Reputation: 103
I am trying to learn the multiprocessing library in Python but I cannot get my code to work with queue.Queue
. Simply put, I have no idea where to put the queue.Queue.join()
method in my code. Does it go IN the while loop or outside of it? If it goes outside of the while loop, do I write while q.not_empty
? Why would I use q.not_empty
when it the docs it is explicitly mentioned to use join()
?
Here is my code. I am expecting my 4 cores, simultaneously to return the amount of prime numbers computed by my function, 2 times per core for the total amount of 8 computations. The prime computing functions works without problem.
import queue
def main():
q = queue.Queue()
[q.put((compute_primes, (1, 30000))) for _ in range(8)]
with multiprocessing.Pool(processes=4) as pool:
while q.not_empty:
result = q.get()
function = pool.apply_async(result[0], args=(result[1][0], result[1][1]))
function.get()
q.join()
With the code above, I break out of the loop if the queue is empty. But this is supposed to be unrealiable and why would I need q.join()
afterwards?
With the code below, I can't break out of the loop.

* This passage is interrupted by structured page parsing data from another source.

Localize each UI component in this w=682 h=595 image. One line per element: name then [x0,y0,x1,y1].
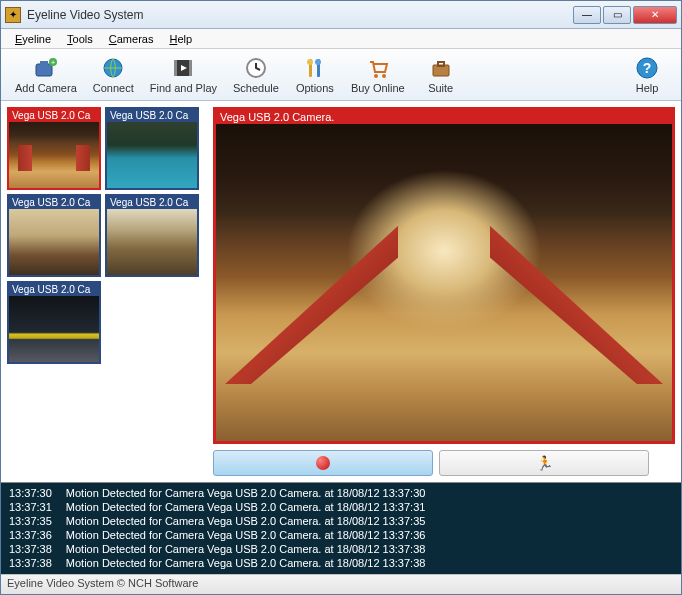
camera-thumb-label: Vega USB 2.0 Ca [9,196,99,209]
content-area: Vega USB 2.0 CaVega USB 2.0 CaVega USB 2… [1,101,681,482]
connect-label: Connect [93,82,134,94]
clock-icon [244,56,268,80]
help-button[interactable]: ? Help [619,54,675,96]
log-message: Motion Detected for Camera Vega USB 2.0 … [66,556,426,570]
camera-thumb-label: Vega USB 2.0 Ca [107,109,197,122]
help-icon: ? [635,56,659,80]
camera-thumb-1[interactable]: Vega USB 2.0 Ca [105,107,199,190]
menubar: Eyeline Tools Cameras Help [1,29,681,49]
event-log[interactable]: 13:37:30Motion Detected for Camera Vega … [1,482,681,574]
log-message: Motion Detected for Camera Vega USB 2.0 … [66,528,426,542]
svg-point-13 [315,59,321,65]
svg-rect-17 [438,62,444,66]
camera-thumb-image [107,209,197,275]
log-row: 13:37:38Motion Detected for Camera Vega … [9,556,673,570]
svg-rect-1 [40,61,48,65]
log-message: Motion Detected for Camera Vega USB 2.0 … [66,486,426,500]
camera-thumb-2[interactable]: Vega USB 2.0 Ca [7,194,101,277]
preview-image [216,124,672,441]
cart-icon [366,56,390,80]
log-row: 13:37:38Motion Detected for Camera Vega … [9,542,673,556]
log-message: Motion Detected for Camera Vega USB 2.0 … [66,514,426,528]
preview-controls: 🏃 [213,450,675,476]
buy-online-button[interactable]: Buy Online [343,54,413,96]
menu-help[interactable]: Help [161,31,200,47]
log-time: 13:37:38 [9,556,52,570]
log-time: 13:37:38 [9,542,52,556]
status-bar: Eyeline Video System © NCH Software [1,574,681,594]
preview-pane: Vega USB 2.0 Camera. 🏃 [213,107,675,476]
log-message: Motion Detected for Camera Vega USB 2.0 … [66,500,426,514]
motion-button[interactable]: 🏃 [439,450,649,476]
help-label: Help [636,82,659,94]
svg-rect-6 [174,60,177,76]
briefcase-icon [429,56,453,80]
camera-thumb-4[interactable]: Vega USB 2.0 Ca [7,281,101,364]
preview-label: Vega USB 2.0 Camera. [216,110,672,124]
log-row: 13:37:31Motion Detected for Camera Vega … [9,500,673,514]
add-camera-label: Add Camera [15,82,77,94]
app-icon: ✦ [5,7,21,23]
preview-frame[interactable]: Vega USB 2.0 Camera. [213,107,675,444]
run-icon: 🏃 [536,455,553,471]
toolbar: + Add Camera Connect Find and Play Sched… [1,49,681,101]
window-title: Eyeline Video System [27,8,571,22]
buy-label: Buy Online [351,82,405,94]
menu-eyeline[interactable]: Eyeline [7,31,59,47]
camera-plus-icon: + [34,56,58,80]
svg-text:+: + [51,58,56,67]
connect-button[interactable]: Connect [85,54,142,96]
log-time: 13:37:30 [9,486,52,500]
options-label: Options [296,82,334,94]
titlebar[interactable]: ✦ Eyeline Video System — ▭ ✕ [1,1,681,29]
camera-thumb-image [9,296,99,362]
status-text: Eyeline Video System © NCH Software [7,577,198,589]
menu-cameras[interactable]: Cameras [101,31,162,47]
svg-point-14 [374,74,378,78]
find-play-button[interactable]: Find and Play [142,54,225,96]
svg-point-12 [307,59,313,65]
globe-icon [101,56,125,80]
log-row: 13:37:36Motion Detected for Camera Vega … [9,528,673,542]
camera-thumb-label: Vega USB 2.0 Ca [107,196,197,209]
camera-thumb-label: Vega USB 2.0 Ca [9,283,99,296]
close-button[interactable]: ✕ [633,6,677,24]
options-button[interactable]: Options [287,54,343,96]
camera-thumbnails: Vega USB 2.0 CaVega USB 2.0 CaVega USB 2… [7,107,207,476]
camera-thumb-image [107,122,197,188]
log-time: 13:37:36 [9,528,52,542]
svg-text:?: ? [643,60,652,76]
film-icon [171,56,195,80]
suite-button[interactable]: Suite [413,54,469,96]
record-icon [316,456,330,470]
svg-point-15 [382,74,386,78]
log-row: 13:37:30Motion Detected for Camera Vega … [9,486,673,500]
tools-icon [303,56,327,80]
log-row: 13:37:35Motion Detected for Camera Vega … [9,514,673,528]
schedule-button[interactable]: Schedule [225,54,287,96]
log-message: Motion Detected for Camera Vega USB 2.0 … [66,542,426,556]
app-window: ✦ Eyeline Video System — ▭ ✕ Eyeline Too… [0,0,682,595]
menu-tools[interactable]: Tools [59,31,101,47]
svg-rect-0 [36,64,52,76]
suite-label: Suite [428,82,453,94]
svg-rect-7 [189,60,192,76]
camera-thumb-image [9,209,99,275]
camera-thumb-image [9,122,99,188]
add-camera-button[interactable]: + Add Camera [7,54,85,96]
minimize-button[interactable]: — [573,6,601,24]
log-time: 13:37:31 [9,500,52,514]
camera-thumb-0[interactable]: Vega USB 2.0 Ca [7,107,101,190]
find-play-label: Find and Play [150,82,217,94]
maximize-button[interactable]: ▭ [603,6,631,24]
log-time: 13:37:35 [9,514,52,528]
record-button[interactable] [213,450,433,476]
camera-thumb-label: Vega USB 2.0 Ca [9,109,99,122]
schedule-label: Schedule [233,82,279,94]
camera-thumb-3[interactable]: Vega USB 2.0 Ca [105,194,199,277]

Changes are while True
and position of q.join()
def main():
q = queue.Queue()
[q.put((compute_primes, (1, 30000))) for _ in range(8)]
with multiprocessing.Pool(processes=4) as pool:
while True:
result = q.get()
function = pool.apply_async(result[0], args=(result[1][0], result[1][1]))
function.get()
q.join()
Where should I put q.join
?
P.S. This code also does not parrallelise the tasks effectively, it essentially computes the functions one by one and I cannot understand why, but this is a different problem.
P.S. 2
Code for prime function
def compute_primes(start, end):
start_time = time.time()
primes = []
for number in range(start, end + 1):
flag = True
for i in range(2, number):
if (number % i) == 0:
flag = False
break
if flag:
primes.append(number)
end_time = time.time()
print(f"Time taken: {end_time - start_time}\n"
f"Amount primes: {len(primes)}")
return primes
Upvotes: 0
Views: 1689
Reputation:
I prefer not to specify an argument to the Pool constructor unless, for some reason, I want very few concurrent processes. By constructing Pool without an argument, the number of potential concurrent processes will vary from computer to computer depending on its CPU architecture. Here's how I would implement your task (assuming I understand your use-case completely):
from multiprocessing import Pool
def genPrime(): # prime number generator
D = {}
q = 2
while True:
if q not in D:
yield q
D[q * q] = [q]
else:
for p in D[q]:
D.setdefault(p + q, []).append(p)
del D[q]
q += 1
def compute_primes(n):
g = genPrime()
return [next(g) for _ in range(n)]
NCOMPUTATIONS = 8
NPRIMES = 30_000
def main():
with Pool() as pool:
ar = []
for _ in range(NCOMPUTATIONS):
ar.append(pool.apply_async(compute_primes, [NPRIMES]))
for _ar in ar:
result = _ar.get() # waits for process to terminate and get its return value
assert len(result) == NPRIMES
if __name__ == '__main__':
main()
[ Please note that I am not the author of the genPrime function ]
Upvotes: 1
Reputation: 5944
Running one at a time... separate problem.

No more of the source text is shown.